* _Entries provided_:
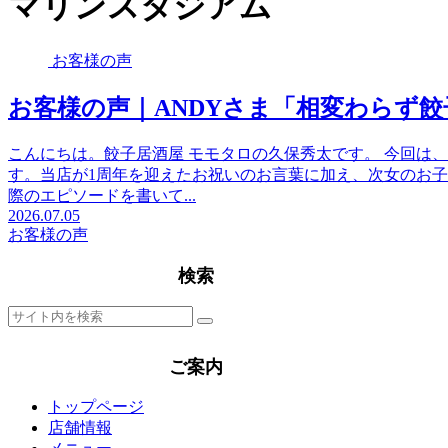
マリンスタジアム
お客様の声
お客様の声｜ANDYさま「相変わらず
こんにちは。餃子居酒屋 モモタロの久保秀太です。 今回は
す。当店が1周年を迎えたお祝いのお言葉に加え、次女のお
際のエピソードを書いて...
2026.07.05
お客様の声
検索
ご案内
トップページ
店舗情報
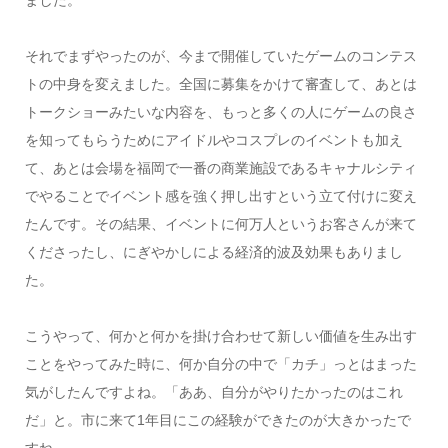
ました。
それでまずやったのが、今まで開催していたゲームのコンテス
トの中身を変えました。全国に募集をかけて審査して、あとは
トークショーみたいな内容を、もっと多くの人にゲームの良さ
を知ってもらうためにアイドルやコスプレのイベントも加え
て、あとは会場を福岡で一番の商業施設であるキャナルシティ
でやることでイベント感を強く押し出すという立て付けに変え
たんです。その結果、イベントに何万人というお客さんが来て
くださったし、にぎやかしによる経済的波及効果もありまし
た。
こうやって、何かと何かを掛け合わせて新しい価値を生み出す
ことをやってみた時に、何か自分の中で「カチ」っとはまった
気がしたんですよね。「ああ、自分がやりたかったのはこれ
だ」と。市に来て1年目にこの経験ができたのが大きかったで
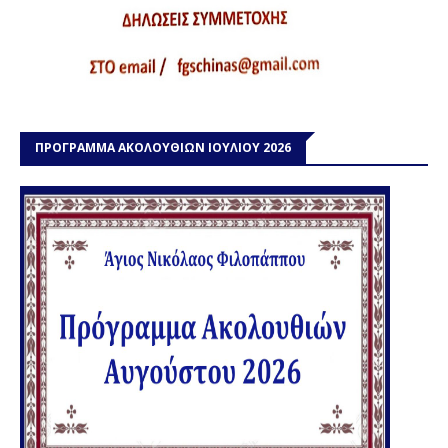
ΠΡΟΓΡΑΜΜΑ ΑΚΟΛΟΥΘΙΩΝ ΙΟΥΛΙΟΥ 2026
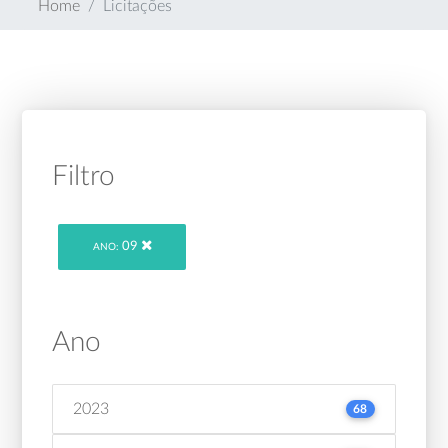
Home
Licitações
Filtro
09
ANO:
Ano
2023
68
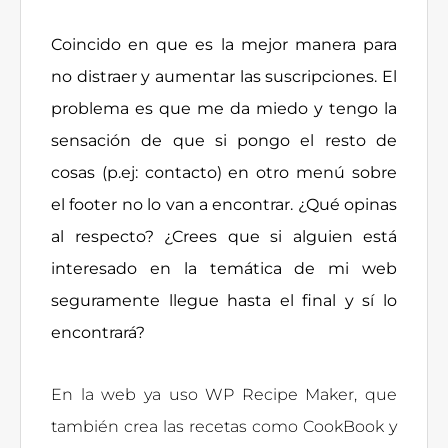
Coincido en que es la mejor manera para
no distraer y aumentar las suscripciones. El
problema es que me da miedo y tengo la
sensación de que si pongo el resto de
cosas (p.ej: contacto) en otro menú sobre
el footer no lo van a encontrar.
¿Qué opinas
al respecto? ¿Crees que si alguien está
interesado en la temática de mi web
seguramente llegue hasta el final y sí lo
encontrará
?
En la web ya uso WP Recipe Maker, que
también crea las recetas como CookBook y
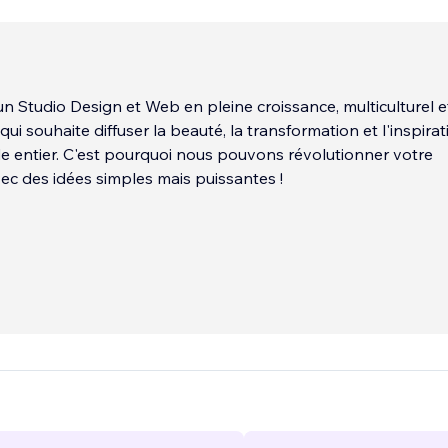
 Studio Design et Web en pleine croissance, multiculturel e
ui souhaite diffuser la beauté, la transformation et l'inspirat
 entier. C'est pourquoi nous pouvons révolutionner votre
vec des idées simples mais puissantes !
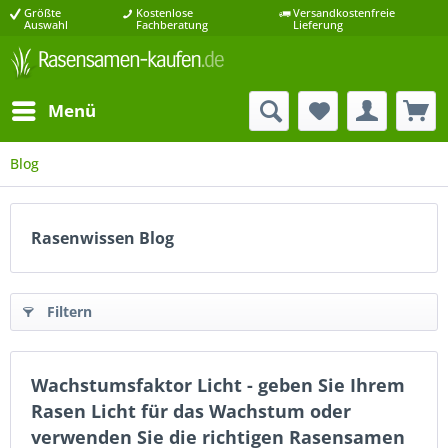
Größte
Kostenlose
Versandkostenfreie
Auswahl
Fachberatung
Lieferung
Menü
Blog
Rasenwissen Blog
Filtern
Wachstumsfaktor Licht - geben Sie Ihrem
Rasen Licht für das Wachstum oder
verwenden Sie die richtigen Rasensamen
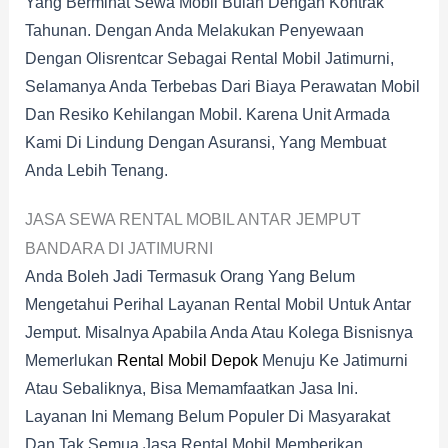
Yang Berminat Sewa Mobil Bulan Dengan Kontrak
Tahunan. Dengan Anda Melakukan Penyewaan
Dengan Olisrentcar Sebagai Rental Mobil Jatimurni,
Selamanya Anda Terbebas Dari Biaya Perawatan Mobil
Dan Resiko Kehilangan Mobil. Karena Unit Armada
Kami Di Lindung Dengan Asuransi, Yang Membuat
Anda Lebih Tenang.
JASA SEWA RENTAL MOBIL ANTAR JEMPUT
BANDARA DI JATIMURNI
Anda Boleh Jadi Termasuk Orang Yang Belum
Mengetahui Perihal Layanan Rental Mobil Untuk Antar
Jemput. Misalnya Apabila Anda Atau Kolega Bisnisnya
Memerlukan
Rental Mobil Depok
Menuju Ke Jatimurni
Atau Sebaliknya, Bisa Memamfaatkan Jasa Ini.
Layanan Ini Memang Belum Populer Di Masyarakat
Dan Tak Semua Jasa Rental Mobil Memberikan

* _Problem description_: The output is the stretch above from the line with "こんにちは。餃子居酒屋 モモタロの久保秀太です。 今回は" through the line with "cosas (p.ej: contacto) en otro menú sobre", copied word for word with both ends kept and every picture dropped.

* _Problem solution_:
こんにちは。餃子居酒屋 モモタロの久保秀太です。 今回は
す。当店が1周年を迎えたお祝いのお言葉に加え、次女のお
際のエピソードを書いて...
2026.07.05
お客様の声
検索
ご案内
トップページ
店舗情報
ました。
それでまずやったのが、今まで開催していたゲームのコンテス
トの中身を変えました。全国に募集をかけて審査して、あとは
トークショーみたいな内容を、もっと多くの人にゲームの良さ
を知ってもらうためにアイドルやコスプレのイベントも加え
て、あとは会場を福岡で一番の商業施設であるキャナルシティ
でやることでイベント感を強く押し出すという立て付けに変え
たんです。その結果、イベントに何万人というお客さんが来て
くださったし、にぎやかしによる経済的波及効果もありまし
た。
こうやって、何かと何かを掛け合わせて新しい価値を生み出す
ことをやってみた時に、何か自分の中で「カチ」っとはまった
気がしたんですよね。「ああ、自分がやりたかったのはこれ
だ」と。市に来て1年目にこの経験ができたのが大きかったで
ΠΡΟΓΡΑΜΜΑ ΑΚΟΛΟΥΘΙΩΝ ΙΟΥΛΙΟΥ 2026
Home
Licitações
Filtro
09
ANO:
Ano
2023
68
Coincido en que es la mejor manera para
no distraer y aumentar las suscripciones. El
problema es que me da miedo y tengo la
sensación de que si pongo el resto de
cosas (p.ej: contacto) en otro menú sobre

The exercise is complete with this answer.